1 October 2024, Tue |
11:15 PM
Sascha Giese, Technical Evangelist for Observability at SolarWinds, spoke with TECHx Media about the significance of Cybersecurity Awareness Month, discussing key topics such as emerging threats, employee training, and effective solutions. Read the full interview for detailed insights.
Why is cybersecurity awareness particularly important for businesses today?
Cybersecurity awareness should be a layered approach that includes investing in employees and establishing a culture of security within the organization. Organizations tend to focus on detecting external threats. However, cybersecurity awareness should begin with educating employees about the importance of protecting company data and tailoring security awareness to their day-to-day job responsibilities. After all, employees are the first line of defense.
That can include gamifying security awareness within the organization to make it fun and educational, like we do at SolarWinds. Above all, organizations should use every month of the year to continuously promote the importance of being cyber aware, not just in October.
Can you discuss some of the most common cybersecurity threats and challenges that businesses face in the current landscape?
Business email compromise through ransomware and phishing attacks continue to pose the most challenges to organizations of all sizes. Hackers use AI technology to reduce the amount of time and effort needed to carry out their attacks while also making the attacks harder for their targets to detect.
Supply chain attacks also pose a significant challenge to organizations and the third-party vendors they may rely on to carry out their business.
Which cybersecurity solutions or technologies should businesses invest in to protect themselves from potential threats?
First and foremost, businesses must invest in their employees. Establishing a culture of security throughout an organization builds a foundation with technology and platform solutions layered on top. Some examples include endpoint and network security, vulnerability management platforms, identity and access management solutions, and detection and response capabilities.

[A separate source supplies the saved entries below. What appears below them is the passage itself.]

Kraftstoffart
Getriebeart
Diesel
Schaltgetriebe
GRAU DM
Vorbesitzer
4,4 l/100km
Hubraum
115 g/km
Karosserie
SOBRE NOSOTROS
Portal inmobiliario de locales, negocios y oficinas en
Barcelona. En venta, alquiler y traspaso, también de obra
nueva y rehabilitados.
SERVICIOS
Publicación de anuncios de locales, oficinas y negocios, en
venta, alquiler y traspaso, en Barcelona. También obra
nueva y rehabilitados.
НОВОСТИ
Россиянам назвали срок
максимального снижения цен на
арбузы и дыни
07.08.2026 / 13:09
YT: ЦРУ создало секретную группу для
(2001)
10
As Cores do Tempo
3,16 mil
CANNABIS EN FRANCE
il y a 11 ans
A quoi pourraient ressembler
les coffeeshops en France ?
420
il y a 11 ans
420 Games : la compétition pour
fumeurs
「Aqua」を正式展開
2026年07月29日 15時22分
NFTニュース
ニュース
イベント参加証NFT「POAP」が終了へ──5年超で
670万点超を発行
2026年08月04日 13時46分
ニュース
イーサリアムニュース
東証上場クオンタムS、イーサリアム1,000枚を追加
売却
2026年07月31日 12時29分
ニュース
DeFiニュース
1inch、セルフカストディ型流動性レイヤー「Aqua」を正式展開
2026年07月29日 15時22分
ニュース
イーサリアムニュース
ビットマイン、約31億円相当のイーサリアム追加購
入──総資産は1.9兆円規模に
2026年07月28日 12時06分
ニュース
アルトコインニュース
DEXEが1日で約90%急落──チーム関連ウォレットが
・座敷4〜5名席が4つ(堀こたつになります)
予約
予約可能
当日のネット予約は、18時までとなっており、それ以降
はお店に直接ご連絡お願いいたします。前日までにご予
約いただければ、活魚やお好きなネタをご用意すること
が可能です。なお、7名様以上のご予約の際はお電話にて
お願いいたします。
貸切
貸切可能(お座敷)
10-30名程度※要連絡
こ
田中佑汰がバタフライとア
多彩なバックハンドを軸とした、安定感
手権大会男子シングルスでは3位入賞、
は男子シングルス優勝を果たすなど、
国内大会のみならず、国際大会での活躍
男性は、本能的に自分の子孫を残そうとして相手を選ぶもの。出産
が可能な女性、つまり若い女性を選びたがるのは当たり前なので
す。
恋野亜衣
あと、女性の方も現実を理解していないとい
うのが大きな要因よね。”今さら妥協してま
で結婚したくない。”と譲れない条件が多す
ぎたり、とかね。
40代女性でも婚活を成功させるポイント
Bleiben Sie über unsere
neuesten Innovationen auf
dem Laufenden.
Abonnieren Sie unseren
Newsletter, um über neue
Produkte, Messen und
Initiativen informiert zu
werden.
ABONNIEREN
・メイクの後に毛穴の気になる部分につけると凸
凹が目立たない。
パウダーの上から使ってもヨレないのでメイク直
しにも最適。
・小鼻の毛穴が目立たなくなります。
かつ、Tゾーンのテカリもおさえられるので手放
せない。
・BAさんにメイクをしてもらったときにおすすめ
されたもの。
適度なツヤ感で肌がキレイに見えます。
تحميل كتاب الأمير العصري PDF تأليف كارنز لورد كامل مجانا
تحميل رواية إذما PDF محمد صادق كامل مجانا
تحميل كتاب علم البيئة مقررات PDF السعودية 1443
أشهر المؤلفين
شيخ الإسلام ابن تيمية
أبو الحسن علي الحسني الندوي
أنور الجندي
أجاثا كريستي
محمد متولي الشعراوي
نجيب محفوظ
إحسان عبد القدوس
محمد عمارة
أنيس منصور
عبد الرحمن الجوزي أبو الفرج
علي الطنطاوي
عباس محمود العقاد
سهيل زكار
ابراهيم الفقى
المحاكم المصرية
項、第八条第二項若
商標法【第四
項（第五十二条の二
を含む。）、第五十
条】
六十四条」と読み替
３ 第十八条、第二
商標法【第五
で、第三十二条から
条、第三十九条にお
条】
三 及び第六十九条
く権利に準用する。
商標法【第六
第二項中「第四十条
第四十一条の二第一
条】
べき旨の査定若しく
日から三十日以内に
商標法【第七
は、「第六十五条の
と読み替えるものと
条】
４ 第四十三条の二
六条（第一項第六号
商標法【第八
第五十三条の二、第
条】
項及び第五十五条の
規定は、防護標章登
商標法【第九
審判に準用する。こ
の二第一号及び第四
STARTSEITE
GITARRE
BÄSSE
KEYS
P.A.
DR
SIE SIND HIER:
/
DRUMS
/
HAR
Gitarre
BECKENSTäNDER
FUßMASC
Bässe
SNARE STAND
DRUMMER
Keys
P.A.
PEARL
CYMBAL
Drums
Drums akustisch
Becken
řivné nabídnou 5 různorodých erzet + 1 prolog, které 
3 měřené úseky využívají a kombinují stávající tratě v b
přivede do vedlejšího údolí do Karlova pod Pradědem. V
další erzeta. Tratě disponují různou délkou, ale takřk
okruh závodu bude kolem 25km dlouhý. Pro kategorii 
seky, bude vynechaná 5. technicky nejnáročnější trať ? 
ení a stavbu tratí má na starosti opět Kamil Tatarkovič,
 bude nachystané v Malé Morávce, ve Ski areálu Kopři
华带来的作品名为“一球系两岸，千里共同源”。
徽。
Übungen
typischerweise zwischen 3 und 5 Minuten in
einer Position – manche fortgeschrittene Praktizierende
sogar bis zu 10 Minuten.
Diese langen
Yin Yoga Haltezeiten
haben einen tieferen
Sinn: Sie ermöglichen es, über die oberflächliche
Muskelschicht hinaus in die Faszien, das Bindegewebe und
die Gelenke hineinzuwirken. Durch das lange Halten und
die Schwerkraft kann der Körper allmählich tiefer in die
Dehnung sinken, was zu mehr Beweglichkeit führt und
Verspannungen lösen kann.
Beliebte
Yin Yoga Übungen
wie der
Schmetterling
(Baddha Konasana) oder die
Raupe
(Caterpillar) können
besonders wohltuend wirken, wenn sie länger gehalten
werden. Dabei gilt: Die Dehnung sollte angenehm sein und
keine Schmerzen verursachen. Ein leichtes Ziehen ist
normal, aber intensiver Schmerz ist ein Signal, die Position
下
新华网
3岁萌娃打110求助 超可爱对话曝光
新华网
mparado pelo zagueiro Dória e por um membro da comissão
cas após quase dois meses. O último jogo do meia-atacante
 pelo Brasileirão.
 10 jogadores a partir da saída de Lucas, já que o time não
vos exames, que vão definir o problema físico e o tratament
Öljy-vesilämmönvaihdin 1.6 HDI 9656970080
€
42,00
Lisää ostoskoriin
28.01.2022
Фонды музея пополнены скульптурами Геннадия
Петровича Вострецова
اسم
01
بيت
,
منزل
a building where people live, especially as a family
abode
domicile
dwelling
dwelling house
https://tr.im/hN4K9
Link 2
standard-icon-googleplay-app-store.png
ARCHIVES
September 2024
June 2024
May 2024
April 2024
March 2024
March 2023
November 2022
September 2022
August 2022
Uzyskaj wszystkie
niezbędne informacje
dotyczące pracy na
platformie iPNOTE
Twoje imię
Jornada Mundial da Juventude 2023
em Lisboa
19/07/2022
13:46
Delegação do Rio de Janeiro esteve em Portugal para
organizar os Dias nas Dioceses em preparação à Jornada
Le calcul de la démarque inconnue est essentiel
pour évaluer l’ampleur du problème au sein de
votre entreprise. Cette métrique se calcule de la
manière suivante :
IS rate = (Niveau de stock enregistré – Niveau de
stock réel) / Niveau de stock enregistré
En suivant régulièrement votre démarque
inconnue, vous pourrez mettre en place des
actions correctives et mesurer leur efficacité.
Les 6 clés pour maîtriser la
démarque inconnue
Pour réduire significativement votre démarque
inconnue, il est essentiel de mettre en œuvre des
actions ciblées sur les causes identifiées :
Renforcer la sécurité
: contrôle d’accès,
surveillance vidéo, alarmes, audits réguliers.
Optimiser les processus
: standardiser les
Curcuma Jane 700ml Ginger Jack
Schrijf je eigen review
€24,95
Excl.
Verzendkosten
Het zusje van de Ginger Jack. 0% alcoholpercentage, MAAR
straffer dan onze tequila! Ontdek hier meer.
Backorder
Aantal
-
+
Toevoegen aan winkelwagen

What role does employee training and awareness play in strengthening a company’s cybersecurity defenses?
Employees play a vital role in an overall cybersecurity program. Often, they are the first ones to potentially detect that something isn’t right or that a system, process, or application isn’t working as it should. Specific and relevant security awareness training helps keep groups within an organization cyber aware. This training must be relevant to their jobs and easy to understand.
AI adoption should be a topic in a company’s overall cybersecurity training and awareness program. It’s important to ask questions such as, “How is AI used within the business?” and “What are the types of data that are fed into AI models, and who owns that data?”
What advice would you give to small and medium-sized businesses that may have limited resources but still need to prioritize cybersecurity?
Start with a roadmap based on a common security framework, a set of security controls that can be applied across an organization. Use the framework to guide security priorities and to help identify areas within the business that may pose the most risk. Implement fundamental security principles like strong passwords, keep software up-to-date, and focus on security awareness training. Consider a managed security service for portions of the security program where there may be a skills gap.